(Extracted entries)
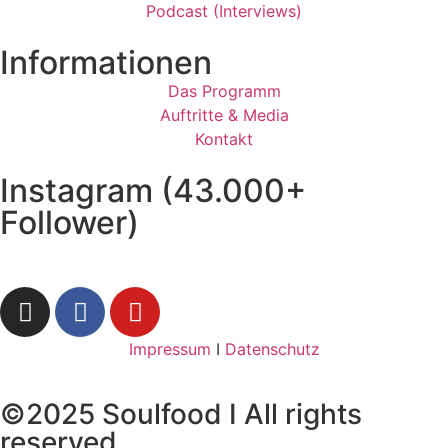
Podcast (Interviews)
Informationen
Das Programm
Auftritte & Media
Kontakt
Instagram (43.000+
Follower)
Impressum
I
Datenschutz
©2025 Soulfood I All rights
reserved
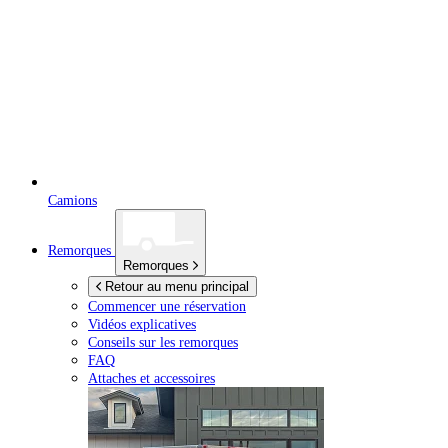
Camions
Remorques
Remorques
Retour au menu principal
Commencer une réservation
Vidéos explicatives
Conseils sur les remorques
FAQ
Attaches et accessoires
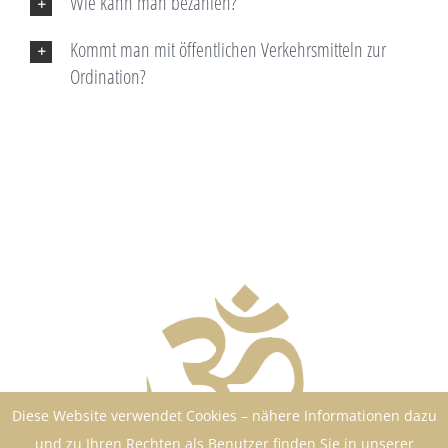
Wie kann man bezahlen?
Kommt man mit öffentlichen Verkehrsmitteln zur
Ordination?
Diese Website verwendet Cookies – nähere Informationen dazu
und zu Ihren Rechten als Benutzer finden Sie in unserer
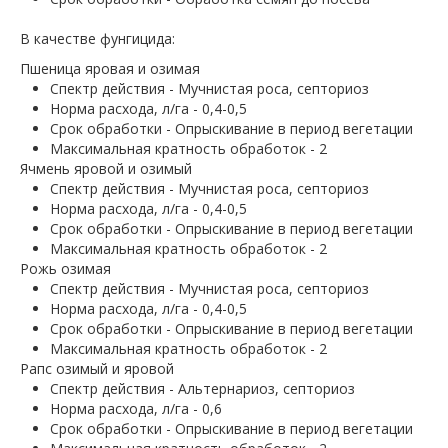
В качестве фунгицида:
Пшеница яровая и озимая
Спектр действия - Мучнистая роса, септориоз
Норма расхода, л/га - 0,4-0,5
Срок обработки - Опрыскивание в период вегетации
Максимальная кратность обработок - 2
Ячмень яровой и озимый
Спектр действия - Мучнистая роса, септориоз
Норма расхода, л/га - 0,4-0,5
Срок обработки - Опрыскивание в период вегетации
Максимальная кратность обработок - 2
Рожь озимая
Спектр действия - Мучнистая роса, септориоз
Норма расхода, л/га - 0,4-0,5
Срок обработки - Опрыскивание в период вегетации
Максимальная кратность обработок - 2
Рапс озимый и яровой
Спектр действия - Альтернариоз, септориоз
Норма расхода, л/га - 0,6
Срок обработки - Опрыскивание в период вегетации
(End Extracted entries)
(Extracted entries)
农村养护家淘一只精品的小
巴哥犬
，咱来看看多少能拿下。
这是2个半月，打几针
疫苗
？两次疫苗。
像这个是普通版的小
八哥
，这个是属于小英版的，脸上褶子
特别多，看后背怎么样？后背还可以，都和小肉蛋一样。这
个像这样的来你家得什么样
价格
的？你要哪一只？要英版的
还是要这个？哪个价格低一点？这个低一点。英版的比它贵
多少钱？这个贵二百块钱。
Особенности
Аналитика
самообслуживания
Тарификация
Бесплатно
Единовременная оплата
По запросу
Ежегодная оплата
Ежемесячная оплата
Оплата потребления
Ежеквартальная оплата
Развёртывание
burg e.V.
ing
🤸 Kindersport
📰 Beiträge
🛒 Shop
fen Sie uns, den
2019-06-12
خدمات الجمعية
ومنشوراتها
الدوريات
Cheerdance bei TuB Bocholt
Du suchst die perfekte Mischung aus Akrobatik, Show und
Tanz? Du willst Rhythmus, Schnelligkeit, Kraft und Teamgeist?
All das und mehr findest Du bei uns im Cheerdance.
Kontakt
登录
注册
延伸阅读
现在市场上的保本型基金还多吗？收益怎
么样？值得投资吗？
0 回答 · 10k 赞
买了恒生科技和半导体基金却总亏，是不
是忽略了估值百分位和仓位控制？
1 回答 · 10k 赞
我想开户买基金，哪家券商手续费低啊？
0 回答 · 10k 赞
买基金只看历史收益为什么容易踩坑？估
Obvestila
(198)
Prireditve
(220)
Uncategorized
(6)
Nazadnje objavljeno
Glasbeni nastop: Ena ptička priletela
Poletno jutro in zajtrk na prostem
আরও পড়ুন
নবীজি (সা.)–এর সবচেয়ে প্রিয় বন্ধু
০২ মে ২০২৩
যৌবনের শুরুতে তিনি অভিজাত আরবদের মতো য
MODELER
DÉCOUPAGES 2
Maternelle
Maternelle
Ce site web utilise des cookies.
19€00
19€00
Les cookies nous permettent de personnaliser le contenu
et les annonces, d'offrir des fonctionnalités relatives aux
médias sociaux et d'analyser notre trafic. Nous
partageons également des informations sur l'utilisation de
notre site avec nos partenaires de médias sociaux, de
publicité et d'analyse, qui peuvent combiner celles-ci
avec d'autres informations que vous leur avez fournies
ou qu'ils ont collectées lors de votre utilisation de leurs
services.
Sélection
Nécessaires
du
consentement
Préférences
(End Extracted entries)
(Extracted entries)
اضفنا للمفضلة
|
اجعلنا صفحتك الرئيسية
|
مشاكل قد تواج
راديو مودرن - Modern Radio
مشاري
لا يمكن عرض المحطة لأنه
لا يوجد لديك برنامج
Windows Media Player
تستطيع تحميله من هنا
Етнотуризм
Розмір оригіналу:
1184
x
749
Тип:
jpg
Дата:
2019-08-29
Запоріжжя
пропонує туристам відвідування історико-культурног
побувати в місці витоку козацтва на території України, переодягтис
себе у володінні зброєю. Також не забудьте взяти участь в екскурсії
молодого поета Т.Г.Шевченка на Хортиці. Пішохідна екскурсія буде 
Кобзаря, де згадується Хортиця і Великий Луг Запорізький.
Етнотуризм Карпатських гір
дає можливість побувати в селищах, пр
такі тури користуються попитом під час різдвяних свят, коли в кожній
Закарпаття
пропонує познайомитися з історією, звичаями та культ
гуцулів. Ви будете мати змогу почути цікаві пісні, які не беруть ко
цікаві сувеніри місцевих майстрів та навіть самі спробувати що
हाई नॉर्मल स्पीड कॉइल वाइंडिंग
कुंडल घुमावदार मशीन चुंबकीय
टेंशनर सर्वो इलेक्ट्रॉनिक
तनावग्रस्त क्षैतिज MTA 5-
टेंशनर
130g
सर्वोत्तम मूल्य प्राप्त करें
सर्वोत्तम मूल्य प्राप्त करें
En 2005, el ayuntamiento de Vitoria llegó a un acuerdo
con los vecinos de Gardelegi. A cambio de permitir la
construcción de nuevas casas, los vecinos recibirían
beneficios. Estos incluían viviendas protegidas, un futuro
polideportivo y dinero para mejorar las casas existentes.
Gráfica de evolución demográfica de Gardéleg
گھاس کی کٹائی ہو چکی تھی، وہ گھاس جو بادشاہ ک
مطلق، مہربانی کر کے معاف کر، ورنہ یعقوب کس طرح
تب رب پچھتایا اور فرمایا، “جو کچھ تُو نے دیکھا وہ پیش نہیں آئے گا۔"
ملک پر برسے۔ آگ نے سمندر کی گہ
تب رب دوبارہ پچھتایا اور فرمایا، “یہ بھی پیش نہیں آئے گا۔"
(End Extracted entries)
- Task prompt
Extract exactly and only the lines above from the line containing "Ce site web utilise des cookies." through the line containing "Préférences", both end lines included.

- Answer space
Ce site web utilise des cookies.
19€00
19€00
Les cookies nous permettent de personnaliser le contenu
et les annonces, d'offrir des fonctionnalités relatives aux
médias sociaux et d'analyser notre trafic. Nous
partageons également des informations sur l'utilisation de
notre site avec nos partenaires de médias sociaux, de
publicité et d'analyse, qui peuvent combiner celles-ci
avec d'autres informations que vous leur avez fournies
ou qu'ils ont collectées lors de votre utilisation de leurs
services.
Sélection
Nécessaires
du
consentement
Préférences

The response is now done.